One More Thing Worth Noting
The November 2026 CMMC Phase 2 deadline affects approximately 80,000 defense contractors who handle CUI. The DoD estimates the three-year compliance cost for small contractors at roughly $487,970. A significant portion of that cost comes from remediation — organizations that assumed their existing disk encryption or DLP investment covered the file security domain, and discovered during a gap assessment that it didn't.
The contractors getting ahead of that remediation cost are the ones distinguishing clearly between what each layer covers now, before the assessor does it for them.
🔒 Protect CUI Beyond Your Perimeter
See how patent-pending per-file FIPS 140-3 encryption works in your environment, without changing your workflows.
FAQs: Per-File Encryption vs. Disk Encryption vs. DLP
Does BitLocker satisfy SC.3.177 for CMMC Level 2?
Partially. BitLocker using a FIPS 140-3 validated module satisfies SC.3.177 for data at rest on managed devices that are powered off or locked. It does not satisfy the control for CUI that has moved outside the device — to shared drives, contractor systems, removable media, or cloud storage. A C3PAO assessor will probe all the locations your CUI reaches, not just the endpoint where it originated. If your CUI travels beyond your managed device fleet, BitLocker alone leaves that question unanswered.

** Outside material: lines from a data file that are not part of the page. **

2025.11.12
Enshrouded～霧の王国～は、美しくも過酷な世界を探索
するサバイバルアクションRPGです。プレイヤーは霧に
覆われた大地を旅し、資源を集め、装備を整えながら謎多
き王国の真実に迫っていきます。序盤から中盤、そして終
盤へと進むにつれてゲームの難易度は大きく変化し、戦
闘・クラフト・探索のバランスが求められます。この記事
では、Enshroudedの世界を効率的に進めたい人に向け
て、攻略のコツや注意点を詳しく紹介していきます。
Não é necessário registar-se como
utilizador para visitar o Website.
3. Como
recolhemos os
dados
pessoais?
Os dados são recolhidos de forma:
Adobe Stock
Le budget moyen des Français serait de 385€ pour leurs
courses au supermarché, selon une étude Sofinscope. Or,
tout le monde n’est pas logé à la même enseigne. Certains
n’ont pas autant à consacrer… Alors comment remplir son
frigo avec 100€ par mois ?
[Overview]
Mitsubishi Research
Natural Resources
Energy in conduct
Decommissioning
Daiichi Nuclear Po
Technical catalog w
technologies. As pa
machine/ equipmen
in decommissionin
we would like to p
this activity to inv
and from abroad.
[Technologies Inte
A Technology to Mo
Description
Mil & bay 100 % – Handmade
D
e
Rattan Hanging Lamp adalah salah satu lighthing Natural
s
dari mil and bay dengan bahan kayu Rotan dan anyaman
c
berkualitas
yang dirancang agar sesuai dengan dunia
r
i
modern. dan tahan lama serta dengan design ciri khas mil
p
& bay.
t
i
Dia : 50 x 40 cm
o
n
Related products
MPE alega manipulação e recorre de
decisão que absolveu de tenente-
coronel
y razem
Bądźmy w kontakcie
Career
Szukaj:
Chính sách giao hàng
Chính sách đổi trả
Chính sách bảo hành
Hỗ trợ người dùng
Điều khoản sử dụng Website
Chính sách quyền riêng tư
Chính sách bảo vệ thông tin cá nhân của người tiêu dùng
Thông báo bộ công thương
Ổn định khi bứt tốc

Can DLP alone protect CUI for CMMC Level 2 compliance?
No. DLP is a detection and blocking layer, not an encryption layer. It can prevent some unauthorized transfers before they happen, but it doesn't cryptographically protect the data itself — and it has no reach over files that have already moved. CMMC's SC.3.177 requires FIPS-validated cryptographic protection; SC.3.187 requires documented key management. DLP satisfies neither. It's a useful supporting control, but a C3PAO assessor will not accept it as evidence that CUI is encrypted.

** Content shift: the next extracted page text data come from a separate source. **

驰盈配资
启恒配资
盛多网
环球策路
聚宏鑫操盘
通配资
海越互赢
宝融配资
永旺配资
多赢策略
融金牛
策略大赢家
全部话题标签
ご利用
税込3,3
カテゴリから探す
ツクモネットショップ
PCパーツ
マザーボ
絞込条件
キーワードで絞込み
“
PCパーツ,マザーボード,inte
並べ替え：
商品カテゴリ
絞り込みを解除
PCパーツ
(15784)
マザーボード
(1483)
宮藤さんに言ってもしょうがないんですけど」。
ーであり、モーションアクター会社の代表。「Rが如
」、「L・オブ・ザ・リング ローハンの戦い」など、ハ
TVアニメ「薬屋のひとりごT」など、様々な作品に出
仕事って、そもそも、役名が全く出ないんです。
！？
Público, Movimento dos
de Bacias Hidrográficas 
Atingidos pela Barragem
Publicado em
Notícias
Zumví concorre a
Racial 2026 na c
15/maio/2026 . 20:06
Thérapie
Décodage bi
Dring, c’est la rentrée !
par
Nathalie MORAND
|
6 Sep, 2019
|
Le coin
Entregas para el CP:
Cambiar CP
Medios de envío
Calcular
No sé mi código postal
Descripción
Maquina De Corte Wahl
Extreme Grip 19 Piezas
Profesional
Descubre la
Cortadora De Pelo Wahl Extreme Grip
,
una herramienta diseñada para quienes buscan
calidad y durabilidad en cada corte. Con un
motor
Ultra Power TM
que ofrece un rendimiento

What does "per-file encryption" mean, and how is it different from folder-level encryption?
Folder-level or volume-level encryption protects a container — the drive, the folder, the SharePoint site. Per-file encryption applies a unique cryptographic key to each individual document at the moment of creation or classification. The result is that protection stays with the file regardless of where it moves. A file-level encrypted document is protected on a personal laptop, in a personal email, on a USB drive, and in any cloud service — not because the container is encrypted, but because the document itself is. Access is governed by contextual controls (identity, device trust, location, time) at the file layer. If those controls aren't met, access is denied.

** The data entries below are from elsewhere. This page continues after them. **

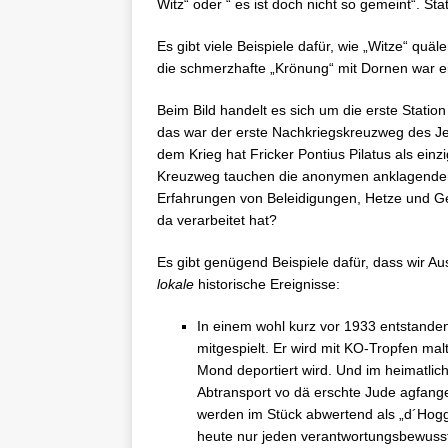
Witz“ oder “ es ist doch nicht so gemeint“. Stat
Es gibt viele Beispiele dafür, wie „Witze“ quä
die schmerzhafte „Krönung“ mit Dornen war ei
Beim Bild handelt es sich um die erste Statio
das war der erste Nachkriegskreuzweg des Jes
dem Krieg hat Fricker Pontius Pilatus als einz
Kreuzweg tauchen die anonymen anklagenden 
Erfahrungen von Beleidigungen, Hetze und Gew
da verarbeitet hat?
Es gibt genügend Beispiele dafür, dass wir Au
lokale
historische Ereignisse:
In einem wohl kurz vor 1933 entstande
mitgespielt. Er wird mit KO-Tropfen mal
Mond deportiert wird. Und im heimatlich
Abtransport vo dä erschte Jude agfange.
werden im Stück abwertend als „d´Hogge
heute nur jeden verantwortungsbewus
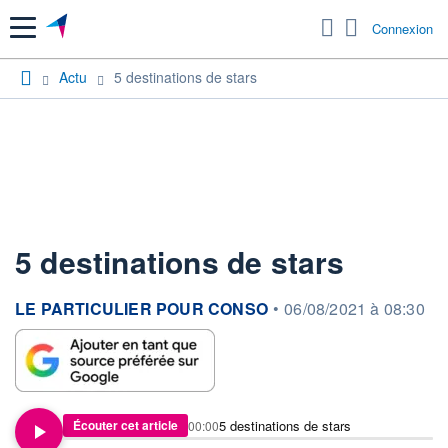
Menu
Connexion
Actu
5 destinations de stars
5 destinations de stars
information fournie par
LE PARTICULIER POUR CONSO
•
06/08/2021 à 08:30
5 destinations de stars
Écouter cet article
00:00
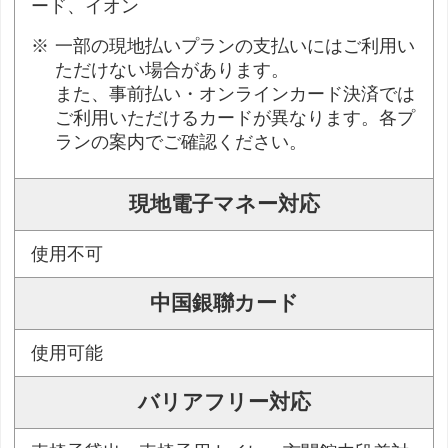
ード、イオン
一部の現地払いプランの支払いにはご利用い
ただけない場合があります。
また、事前払い・オンラインカード決済では
ご利用いただけるカードが異なります。各プ
ランの案内でご確認ください。
現地電子マネー対応
使用不可
中国銀聯カード
使用可能
バリアフリー対応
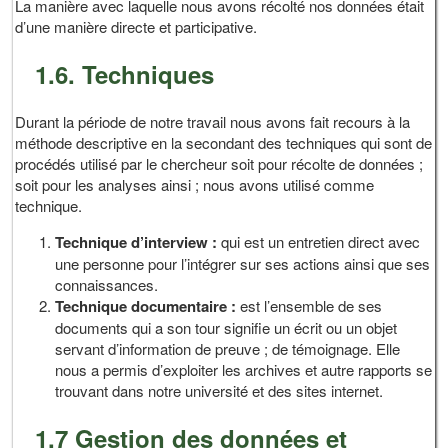
La manière avec laquelle nous avons récolté nos données était
d’une manière directe et participative.
1.6. Techniques
Durant la période de notre travail nous avons fait recours à la
méthode descriptive en la secondant des techniques qui sont de
procédés utilisé par le chercheur soit pour récolte de données ;
soit pour les analyses ainsi ; nous avons utilisé comme
technique.
Technique d’interview :
qui est un entretien direct avec
une personne pour l’intégrer sur ses actions ainsi que ses
connaissances.
Technique documentaire :
est l’ensemble de ses
documents qui a son tour signifie un écrit ou un objet
servant d’information de preuve ; de témoignage. Elle
nous a permis d’exploiter les archives et autre rapports se
trouvant dans notre université et des sites internet.
1.7 Gestion des données et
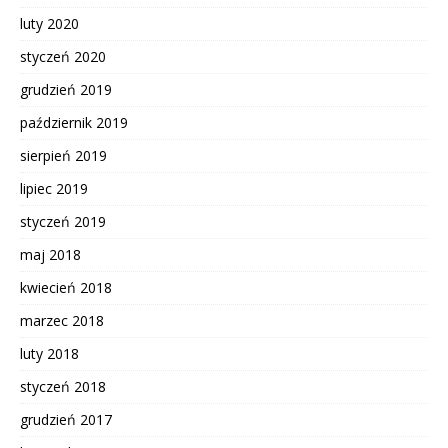
luty 2020
styczeń 2020
grudzień 2019
październik 2019
sierpień 2019
lipiec 2019
styczeń 2019
maj 2018
kwiecień 2018
marzec 2018
luty 2018
styczeń 2018
grudzień 2017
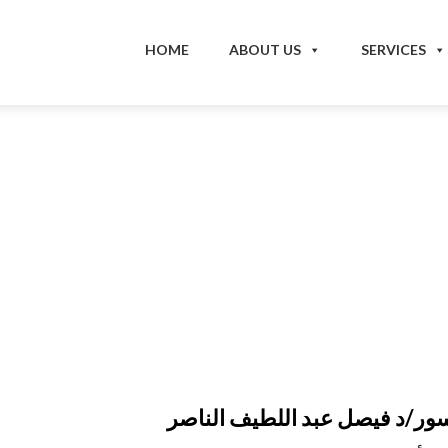
HOME
ABOUT US
SERVICES
الإسهال وتأثيرة
ور/د فيصل عبد اللطيف الناصر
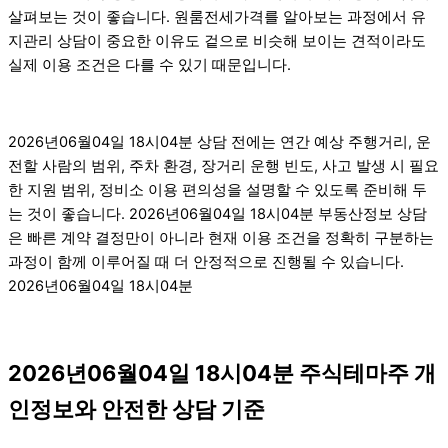
살펴보는 것이 좋습니다. 원룸전세가격를 알아보는 과정에서 유
지관리 상담이 중요한 이유도 겉으로 비슷해 보이는 견적이라도
실제 이용 조건은 다를 수 있기 때문입니다.
2026년06월04일 18시04분 상담 전에는 연간 예상 주행거리, 운
전할 사람의 범위, 주차 환경, 장거리 운행 빈도, 사고 발생 시 필요
한 지원 범위, 정비소 이용 편의성을 설명할 수 있도록 준비해 두
는 것이 좋습니다. 2026년06월04일 18시04분 부동산정보 상담
은 빠른 계약 결정만이 아니라 현재 이용 조건을 정확히 구분하는
과정이 함께 이루어질 때 더 안정적으로 진행될 수 있습니다.
2026년06월04일 18시04분
2026년06월04일 18시04분 주식테마주 개
인정보와 안전한 상담 기준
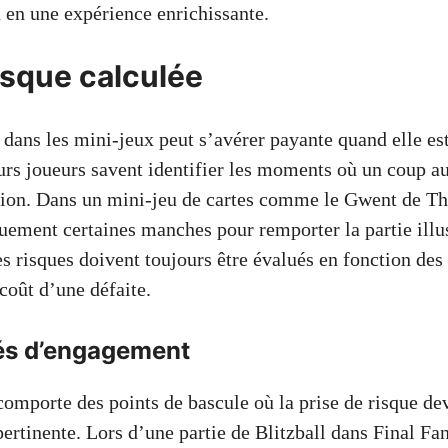
u en une expérience enrichissante.
isque calculée
e dans les mini-jeux peut s’avérer payante quand elle e
urs joueurs savent identifier les moments où un coup a
ation. Dans un mini-jeu de cartes comme le Gwent de Th
quement certaines manches pour remporter la partie illu
es risques doivent toujours être évalués en fonction de
 coût d’une défaite.
és d’engagement
omporte des points de bascule où la prise de risque de
pertinente. Lors d’une partie de Blitzball dans Final Fa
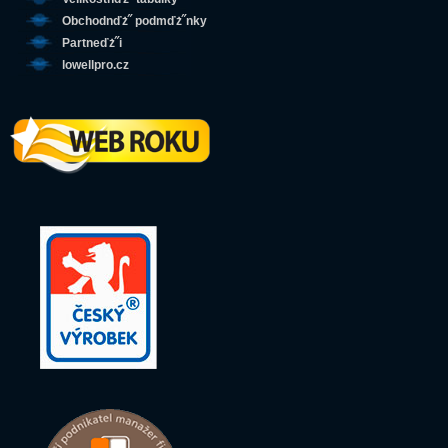
Obchodnďż˝ podmďż˝nky
Partneďż˝i
lowellpro.cz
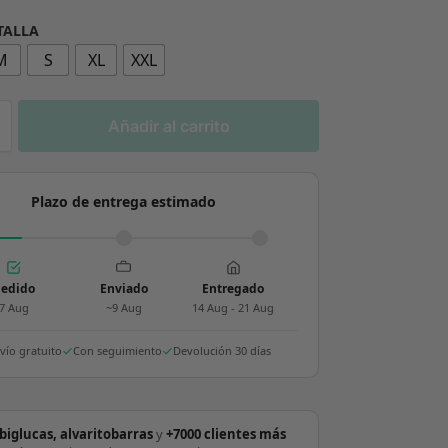
 TALLA
M
S
XL
XXL
Añadir al carrito
Plazo de entrega estimado
edido
Enviado
Entregado
7 Aug
~9 Aug
14 Aug - 21 Aug
vío gratuito
Con seguimiento
Devolución 30 días
biglucas, alvaritobarras
y
+7000 clientes más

Does per-file encryption work on contractor devices that aren't enrolled in our MDM?
Yes — this is the specific scenario per-file encryption is designed to handle. Unlike disk encryption (which depends on device management) or DLP (which depends on monitoring channels), per-file encryption travels with the document. A CUI file protected at the file layer remains protected on an unmanaged personal device, on a subcontractor's system, or anywhere else it goes. This is the gap that MP.2.121 specifically addresses, and the one most CMMC assessors probe for subcontractor supply chain scenarios.
Do I need to replace my disk encryption and DLP tools to deploy per-file encryption?
No. Per-file encryption is an additive layer, not a replacement. Disk encryption on managed endpoints remains valuable as a baseline device security control. DLP remains useful for governance and accidental disclosure prevention. Per-file encryption closes the data-layer gap that both of those tools leave open. The three work together — disk encryption protecting the device, DLP monitoring the boundary, and per-file encryption protecting the document wherever it travels.